Le syndicat allemand Verdi s’oppose fermement aux projets du CEO Olaf Koch visant à céder la chaîne d’hypermarchés Real, en difficulté, et à adapter les conditions salariales. Une action de grève nationale a eu lieu ce lundi.


Troubles sociaux

Ce lundi les employés de près de la moitié des 282 points de vente allemands de Real ont débrayé et 3000 collaborateurs ont participé à une manifestation devant le siège social du groupe Metro à Düsseldorf. Verdi exige que le retailer signe un nouvel accord salarial collectif pour les quelques 34.000 employés. Jugeant que les coûts liés à ces accords salariaux étaient trop élevés, Metro les avait annulé au printemps dernier, afin de pouvoir embaucher de nouveaux employés à des conditions plus avantageuses. Le syndicat s’oppose à ces mesures et les grévistes bénéficient du soutien du ministre fédéral du travail Hubertus Heil, qui plaide pour un renforcement des conventions collectives de travail dans le secteur du retail. Selon lui, la digitalisation accrue dans le commerce ne peut engendrer l’exploitation.

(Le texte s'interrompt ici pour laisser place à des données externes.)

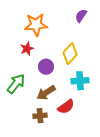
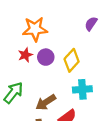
purple semicircle: (81, 16) -> (91, 24), moved
purple circle: (46, 67) -> (46, 57), moved

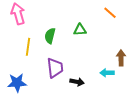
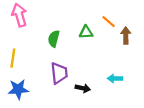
orange line: (110, 13) -> (109, 22), moved
yellow line: (28, 47) -> (13, 58), moved
brown arrow: (121, 58) -> (126, 35), moved

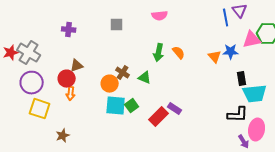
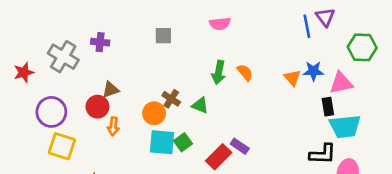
pink triangle: (252, 40) -> (341, 83), moved
gray cross: (29, 53) -> (63, 57), moved
orange arrow: (71, 94) -> (113, 126), moved

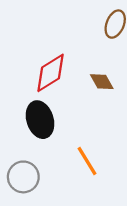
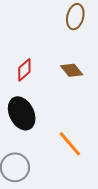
red diamond: (51, 73) -> (24, 70), size x0.6

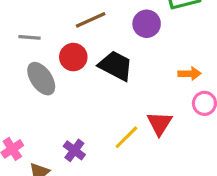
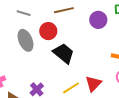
black trapezoid: (116, 66) -> (64, 53), moved

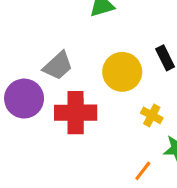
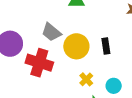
gray trapezoid: (58, 66) -> (51, 32), moved, turned 65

En outre ces actions témoignent de la grande inquiétude qui règne parmi les employés depuis que le groupe a fait part de son intention de céder la chaîne. Le CEO pour sa part est déterminé et indique que la grève ne l’empêchera pas de vendre Real. Il estime que Metro doit se concentrer sur les activités de gros : « Notre objectif est de vendre Real dans son ensemble », souligne-t-il. La chaîne pourrait passer aux mains d’une société de capital-risque. Amazon a également été évoqué comme possible candidat-repreneur.